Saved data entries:
- Opening Delimiter -

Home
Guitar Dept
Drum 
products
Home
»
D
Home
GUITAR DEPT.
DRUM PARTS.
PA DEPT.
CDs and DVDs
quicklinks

- Closing Delimiter -
- Opening Delimiter -

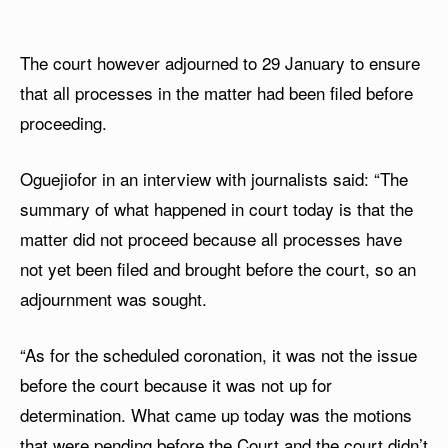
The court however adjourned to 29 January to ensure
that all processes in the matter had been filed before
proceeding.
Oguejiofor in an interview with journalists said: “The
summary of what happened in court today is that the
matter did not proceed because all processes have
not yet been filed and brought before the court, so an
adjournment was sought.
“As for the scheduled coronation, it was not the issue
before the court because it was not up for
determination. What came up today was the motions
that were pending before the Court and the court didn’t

- Closing Delimiter -

**What this task involves:**
Each line in the records above with "been" must be returned.

**Task answer:**
that all processes in the matter had been filed before
not yet been filed and brought before the court, so an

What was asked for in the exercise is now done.